*** Opening of TASK INPUT ***

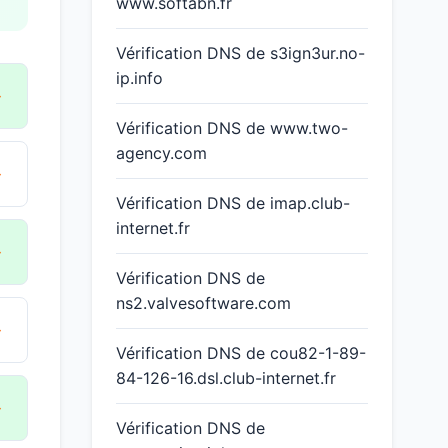
www.softabn.fr
Vérification DNS de s3ign3ur.no-
ip.info
→
Vérification DNS de www.two-
agency.com
→
Vérification DNS de imap.club-
internet.fr
→
Vérification DNS de
ns2.valvesoftware.com
→
Vérification DNS de cou82-1-89-
84-126-16.dsl.club-internet.fr
→
Vérification DNS de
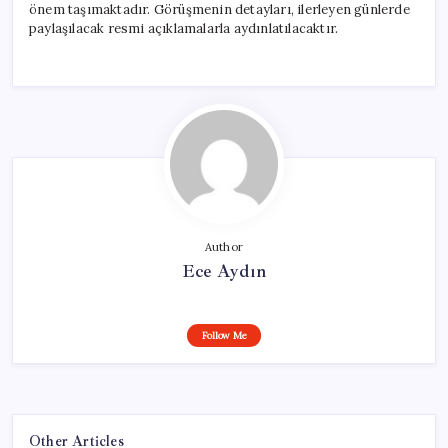
önem taşımaktadır. Görüşmenin detayları, ilerleyen günlerde
paylaşılacak resmi açıklamalarla aydınlatılacaktır.
Author
Ece Aydın
Follow Me
Other Articles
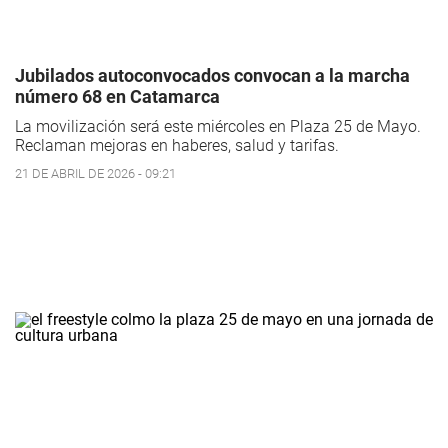
Jubilados autoconvocados convocan a la marcha
número 68 en Catamarca
La movilización será este miércoles en Plaza 25 de Mayo.
Reclaman mejoras en haberes, salud y tarifas.
21 DE ABRIL DE 2026 - 09:21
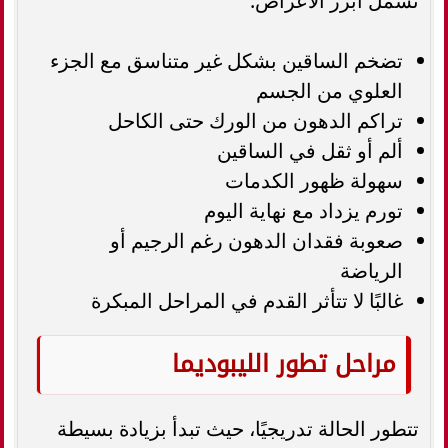
تشمل أبرز الأعراض:
تضخم الساقين بشكل غير متناسق مع الجزء
العلوي من الجسم
تراكم الدهون من الورك حتى الكاحل
ألم أو ثقل في الساقين
سهولة ظهور الكدمات
تورم يزداد مع نهاية اليوم
صعوبة فقدان الدهون رغم الرجيم أو
الرياضة
غالبًا لا تتأثر القدم في المراحل المبكرة
مراحل تطور الليبوديما
تتطور الحالة تدريجيًا، حيث تبدأ بزيادة بسيطة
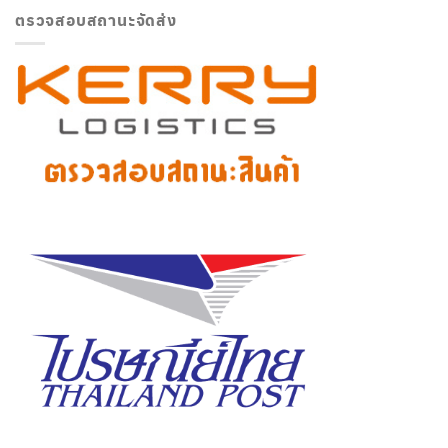
ตรวจสอบสถานะจัดส่ง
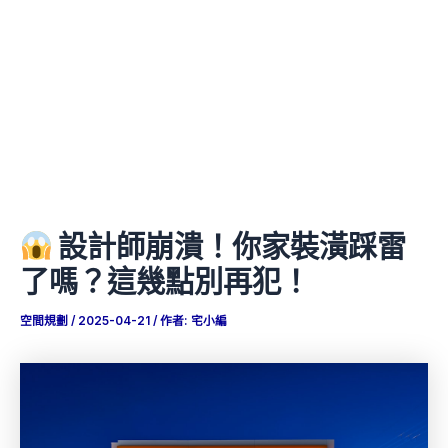
設計師崩潰！你家裝潢踩雷
了嗎？這幾點別再犯！
空間規劃
/
2025-04-21
/ 作者:
宅小編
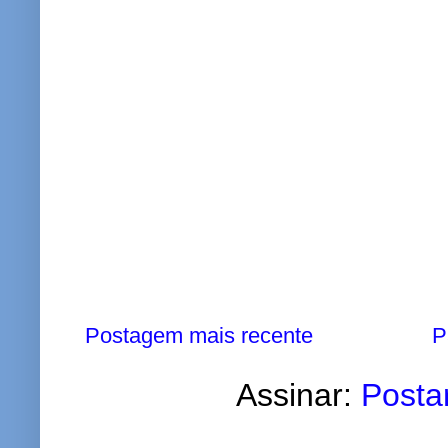
Postagem mais recente
P
Assinar:
Posta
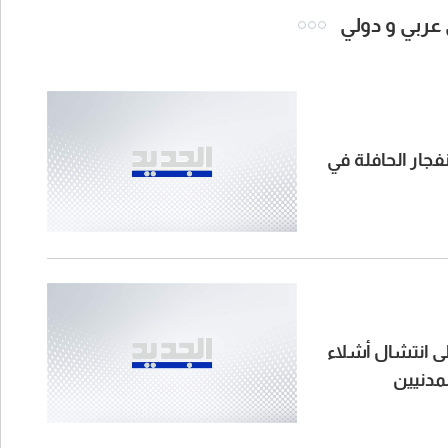
 عربي و دولي
قتل شخصين وإصابة 13 جراء انفجار الحافلة في
لى انتشال أشلاء
لمدنيين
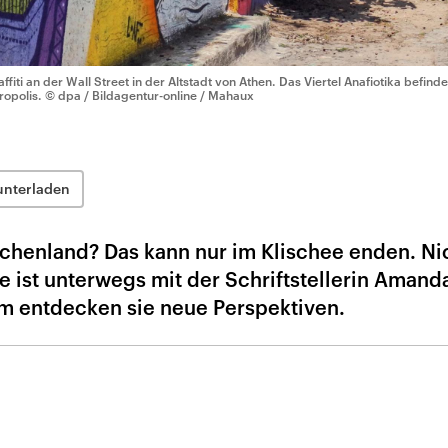
affiti an der Wall Street in der Altstadt von Athen. Das Viertel Anafiotika befind
ropolis.
© dpa / Bildagentur-online / Mahaux
unterladen
chenland? Das kann nur im Klischee enden. Ni
e ist unterwegs mit der Schriftstellerin Amand
 entdecken sie neue Perspektiven.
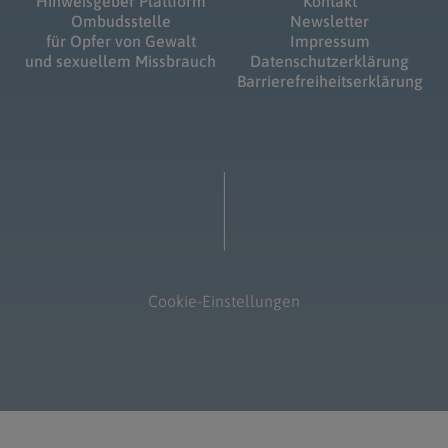
Hinweisgeber Plattform
Kontakt
Ombudsstelle
Newsletter
für Opfer von Gewalt
Impressum
und sexuellem Missbrauch
Datenschutzerklärung
Barrierefreiheitserklärung
Cookie-Einstellungen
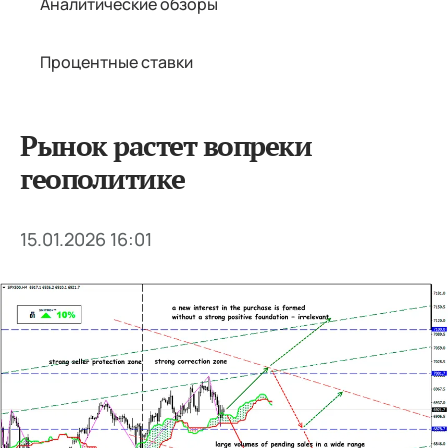
Аналитические обзоры
Процентные ставки
Рынок растет вопреки
геополитике
15.01.2026 16:01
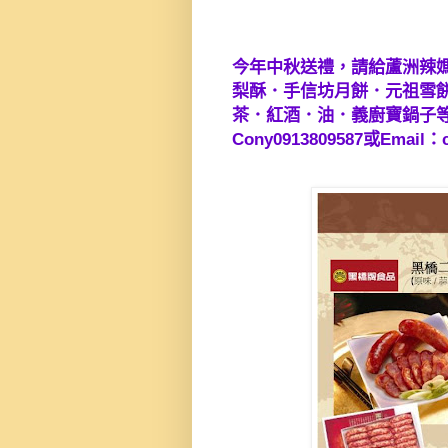
今年中秋送禮，請給蘆洲辣媽
梨酥．手信坊月餅．元祖雪餅．
茶．紅酒．油．義廚寶鍋子
Cony0913809587或Email：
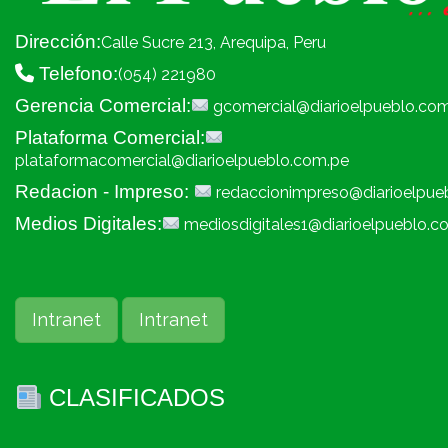
Dirección:
Calle Sucre 213, Arequipa, Peru
Telefono:
(054) 221980
Gerencia Comercial:
gcomercial@diarioelpueblo.co
Plataforma Comercial:
plataformacomercial@diarioelpueblo.com.pe
Redacion - Impreso:
redaccionimpreso@diarioelpue
Medios Digitales:
mediosdigitales1@diarioelpueblo.c
Intranet
Intranet
CLASIFICADOS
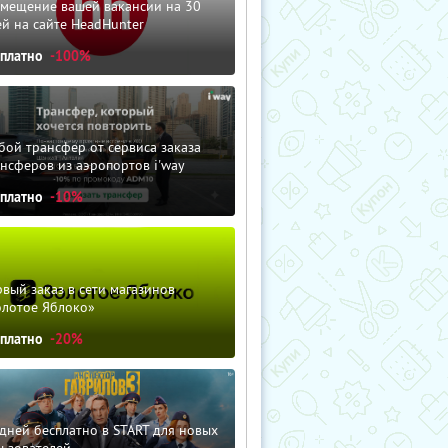
змещение вашей вакансии на 30
й на сайте HeadHunter
сплатно
-100%
ой трансфер от сервиса заказа
нсферов из аэропортов i'way
сплатно
-10%
вый заказ в сети магазинов
олотое Яблоко»
сплатно
-20%
дней бесплатно в START для новых
льзователей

*** Close of TASK INPUT ***

» AIM OF THE EXERCISE
Each line above where the word "الساقين" occurs should be copied out.

» ANSWER FOR THIS EXERCISE
تضخم الساقين بشكل غير متناسق مع الجزء
ألم أو ثقل في الساقين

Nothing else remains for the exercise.